Saturday Oct 10, 2020
Hailing from a remote village in Pakistan's Chitral valley, Karishma Ali, after her spectacular football game, is now setting examples with her philanthropy and social work in her hometown where like other parts of the country, coronavirus has adversely impacted the lives of people.
The 23-year old football enthusiast is the first girl from her area to have played football at a national and international level.
Last year she was named among Forbes' '30 Under 30' in Asia, along with the likes of tennis star Naomi Osaka and K-pop band Black pink.
She has represented Pakistan at the Jubilee Games in Dubai, and her team was the first women's team from Pakistan to participate in the AFL International Cup. Ali is also the founder of the Chitral Women's Sports Club.
After garnering heaps of praises for her bravery and the knack for football, a detailed feature report by CNN has now covered Ali for her selfless philanthropy work in her hometown.
When the COVID-19 pandemic handicapped the lives of many, Ali would spend hours driving on bumpy, mountainous roads with her father and uncle delivering much-needed supplies to the local hospital and underprivileged villagers. Items bought with money she raised, mainly through social media.
“She says that, as of August, they had supplied one month's worth of rations to 300 families, and donated 155 N95 masks, 53 goggles, 250 PPE suits, 650 surgical masks, 400 pairs of surgical gloves and 76 face shields to the DHQ Hospital Chitral,” the report underscored.

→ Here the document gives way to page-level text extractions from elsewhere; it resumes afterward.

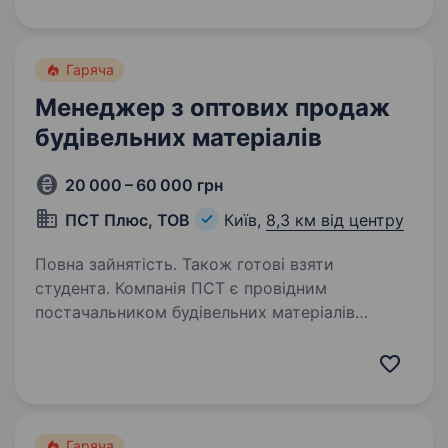
період життя, коли: болять зуби, ясна, немає
зубів або просто потрібна професійна порада.
Ми поруч, коли людині потрібна…
Гаряча
Менеджер з оптових продаж
будівельних матеріалів
20 000 – 60 000 грн
ПСТ Плюс, ТОВ
Київ,
8,3 км від центру
Повна зайнятість. Також готові взяти
студента. Компанія ПСТ є провідним
постачальником будівельних матеріалів
на ринку. Ми пропонуємо широкий
асортимент високоякісної продукції,
що задовольняє потреби як приватних осіб,
так і великих будівельних компаній. У зв’язку…
Гаряча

"The men work as daily wage labourers in different cities in Pakistan and what happened after the close down, many industries and businesses closed down, they had to return home, and people were finding it really difficult, a lot of families were in need," shared Ali, as she spoke about how virus has changed things in her hometown.
Sharing about her dreams to empower women with education and other skill sets, Ali said: "Ten years from now I want to see at least 10-20 more girls like myself who come back here [Chitral] after they've achieved their dream and work for the other girls that I was not able to reach out to and, slowly, I see a progressive society where men and women are working equally, where women do not have to stress about traditional customs, and be able to freely do what they can and see that I was part of all of this change."
"I want to see more women in leadership positions and then sit back and enjoy. This is what I wanted to fight for," she added.